Dataset items:
BEGIN
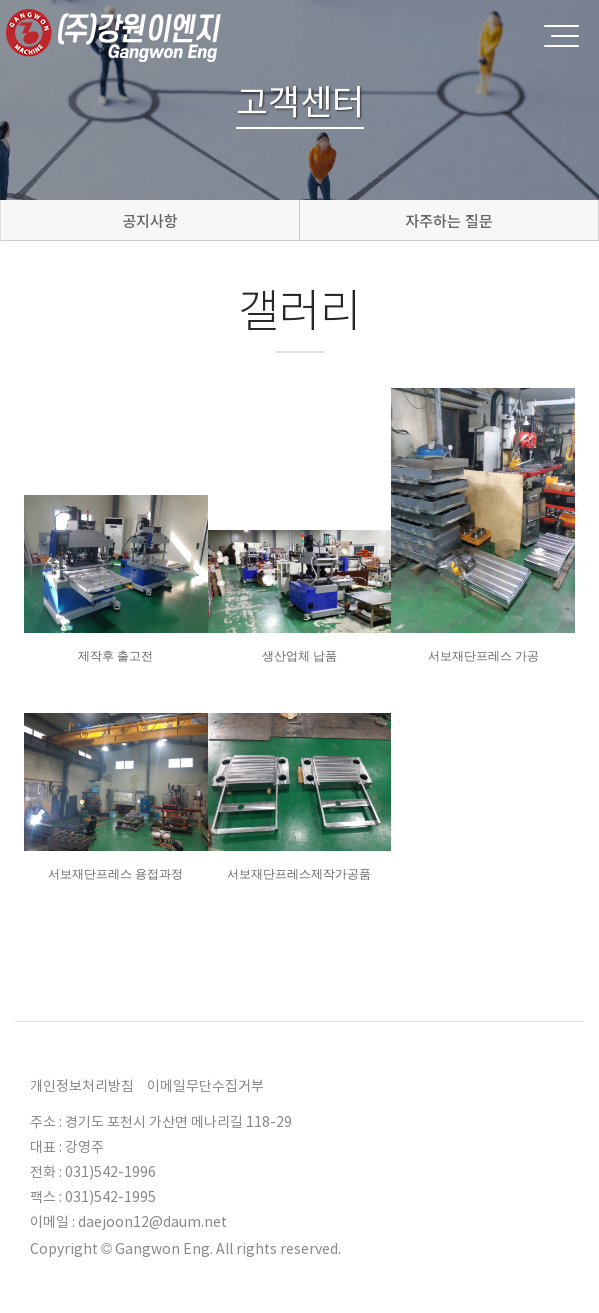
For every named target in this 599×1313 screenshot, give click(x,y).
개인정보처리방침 (82, 1086)
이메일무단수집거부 (205, 1086)
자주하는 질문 (448, 220)
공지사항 (149, 220)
END
What is needed is every entry above, repeated exactly, with the pictures dropped.

● **Output of the task**:
For every named target in this 599×1313 screenshot, give click(x,y).
개인정보처리방침 (82, 1086)
이메일무단수집거부 (205, 1086)
자주하는 질문 (448, 220)
공지사항 (149, 220)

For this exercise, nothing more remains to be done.